* How to complete this task *
Search through the entries for the word "deceduta" and copy every line that has it.

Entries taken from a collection
-*-
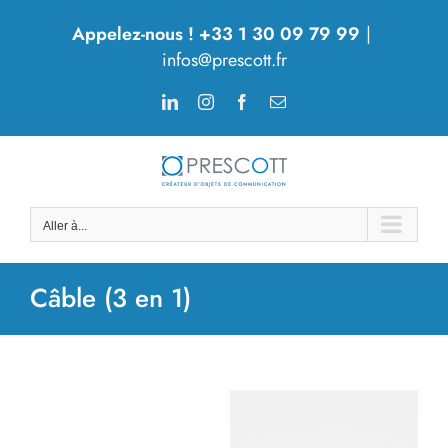
Passer
Appelez-nous ! +33 1 30 09 79 99
|
au
infos@prescott.fr
contenu
LinkedIn
Instagram
Facebook
Email
Aller à...
Câble (3 en 1)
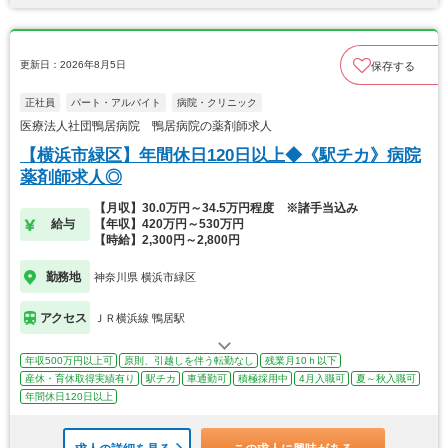
更新日：2026年8月5日
保存する
正社員
パート・アルバイト
病院・クリニック
医療法人社団鴨居病院 鴨居病院の薬剤師求人
【横浜市緑区】年間休日120日以上◆《駅チカ》病院
薬剤師求人◎
【月収】30.0万円～34.5万円程度 ※諸手当込み
給与
【年収】420万円～530万円
【時給】2,300円～2,800円
勤務地
神奈川県 横浜市緑区
アクセス
ＪＲ横浜線 鴨居駅
年収500万円以上可
原則、引越しを伴う転勤なし
残業月10ｈ以下
産休・育休取得実績有り
駅チカ
車通勤可
積極採用中
4月入職可
夏～秋入職可
年間休日120日以上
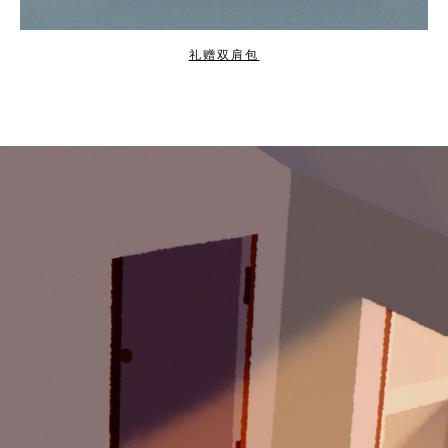
礼赠双肩包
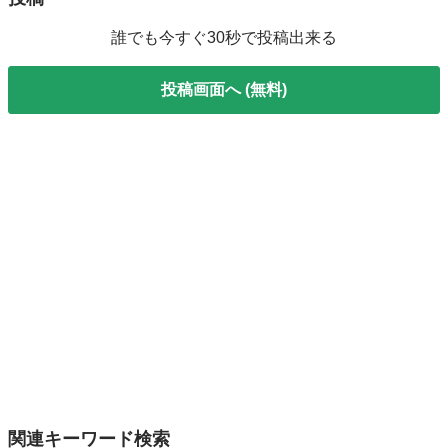
誰でも今すぐ30秒で投稿出来る
投稿画面へ (無料)
関連キーワード検索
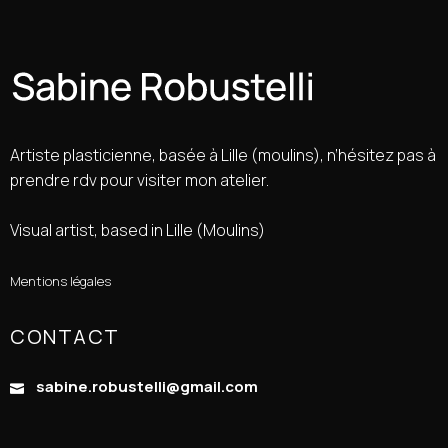
Artiste plasticienne, basée à Lille (moulins), n’hésitez pas à
prendre rdv pour visiter mon atelier.
Visual artist, based in Lille (Moulins)
Mentions légales
CONTACT
sabine.robustelli@gmail.com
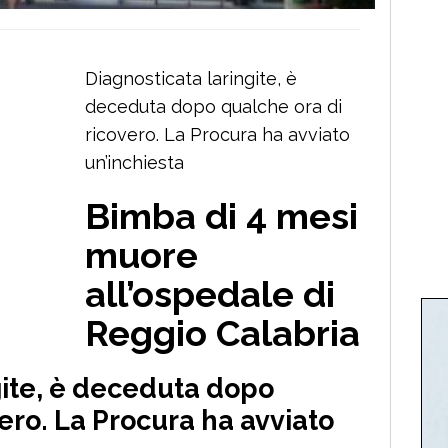
Diagnosticata laringite, è
deceduta dopo qualche ora di
ricovero. La Procura ha avviato
un’inchiesta
Bimba di 4 mesi
muore
all’ospedale di
Reggio Calabria
gite, è deceduta dopo
ero. La Procura ha avviato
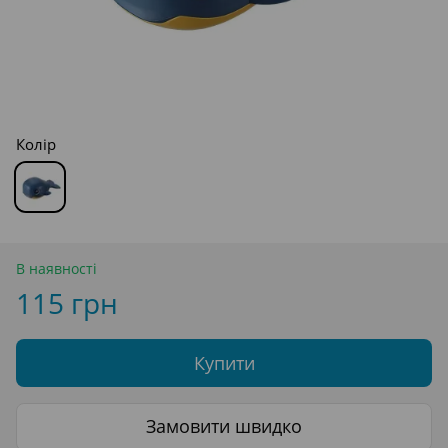
Колір
В наявності
115 грн
Купити
Замовити швидко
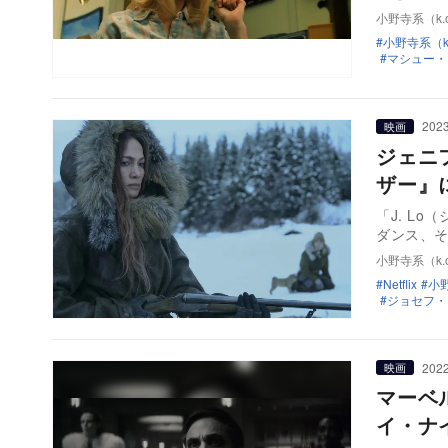
小野寺系（k.o
小野寺系（k.
マシュー・
2023
映画
ジェニ
ザー』
「J. L
ダンス、
小野寺系（k.o
Netflix
小野
ジョセフ・
2022
映画
マーベ
イ・ナ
-*-
* Problem solution *
deceduta dopo qualche ora di
gite, è deceduta dopo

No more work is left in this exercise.